In [1]:
import numpy as np
from sklearn import preprocessing

In [2]:
raw_data = np.loadtxt("FIFA19_preprocessed.csv", delimiter =",", skiprows=1)

unscaled_inputs = raw_data[:, 1:-1]
targets = raw_data[:, -1]

# Note: Since we are treating this as a regression problem, we will not be balancing the dataset in this case.

## Standardizing the inputs

In [3]:
scaler = preprocessing.StandardScaler()
scaled_inputs = scaler.fit_transform(unscaled_inputs)

## Shuffling the data

In [4]:
shuffled_indices = np.arange(scaled_inputs.shape[0])
np.random.shuffle(shuffled_indices)

shuffled_scaled_inputs = scaled_inputs[shuffled_indices]
shuffled_targets = targets[shuffled_indices]

In [5]:
print (shuffled_targets.shape)
print (shuffled_scaled_inputs.shape)

(18140,)
(18140, 328)


## Splitting dataset into Train, Validation & Test

Shall be splitting dataset into 80% Train, 10% Validation & 10% Test

In [6]:
shuffled_targets.shape

(18140,)

In [7]:
count = shuffled_scaled_inputs.shape[0]

train_sample_count = int(0.8 * count)
validation_sample_count = int(0.1 * count)
test_sample_count = count - train_sample_count - validation_sample_count

train_inputs = shuffled_scaled_inputs[:train_sample_count, :]
train_targets = shuffled_targets[:train_sample_count]

validation_inputs = shuffled_scaled_inputs[train_sample_count:validation_sample_count + train_sample_count, :]
validation_targets = shuffled_targets[train_sample_count:validation_sample_count + train_sample_count]

test_inputs = shuffled_scaled_inputs[validation_sample_count + train_sample_count:test_sample_count + validation_sample_count + train_sample_count, :]
test_targets = shuffled_targets[validation_sample_count + train_sample_count:test_sample_count + validation_sample_count + train_sample_count]

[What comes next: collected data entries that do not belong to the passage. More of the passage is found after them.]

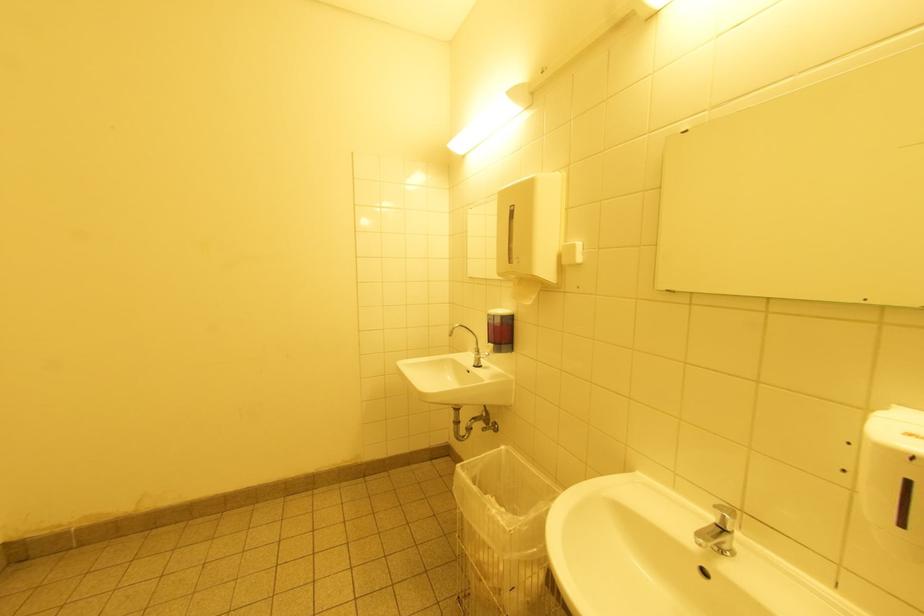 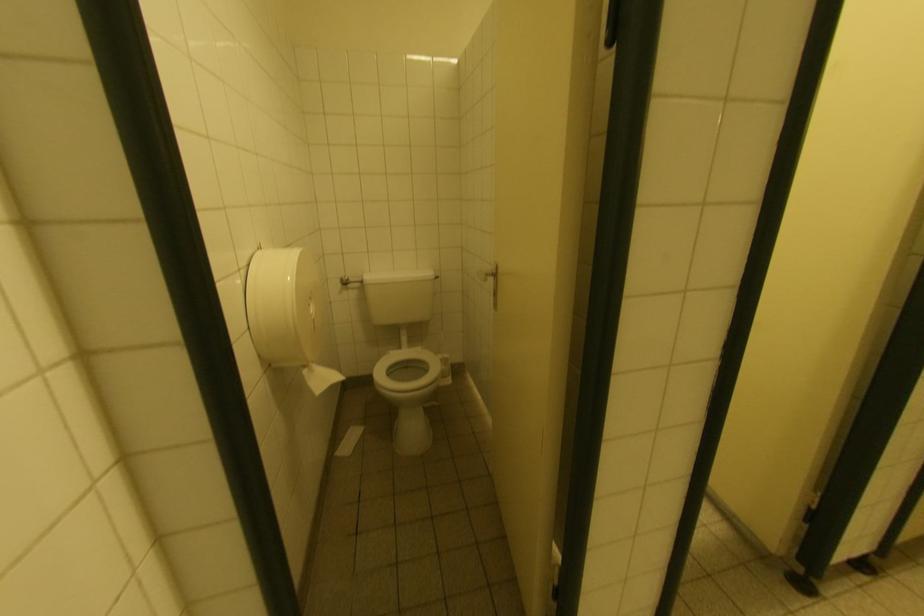 What movement of the cameraman would produce the second image?

The movement direction of the cameraman is left, backward. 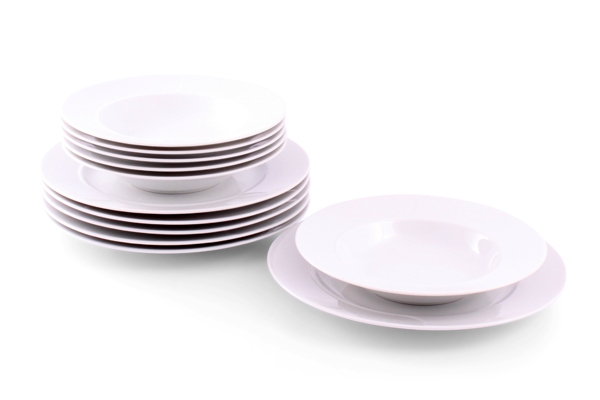 Where is `bowls`? The height and width of the screenshot is (400, 600). bowls is located at coordinates (142, 174), (157, 169), (152, 160), (163, 154), (163, 145), (409, 294). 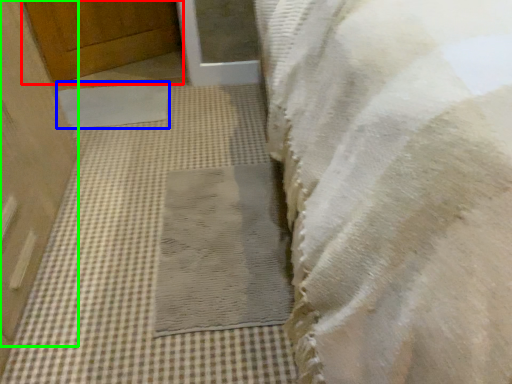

print (train_targets.shape[0])
print (validation_targets.shape[0])
print (test_targets.shape[0])

print ((test_targets.shape[0] + validation_targets.shape[0] + train_targets.shape[0])/count)

14512
1814
1814
1.0


##### So we have:

1. Training set: 14512 input/targets

2. Validation set: 1814 input/targets

3. Testing set: 1814 input/targets

## Saving the 3 datasets in *.npz

In [8]:
np.savez("FIFA19_data_train", inputs=train_inputs, targets=train_targets)
np.savez("FIFA19_data_validation", inputs=validation_inputs, targets=validation_targets)
np.savez("FIFA19_data_test", inputs=test_inputs, targets=test_targets)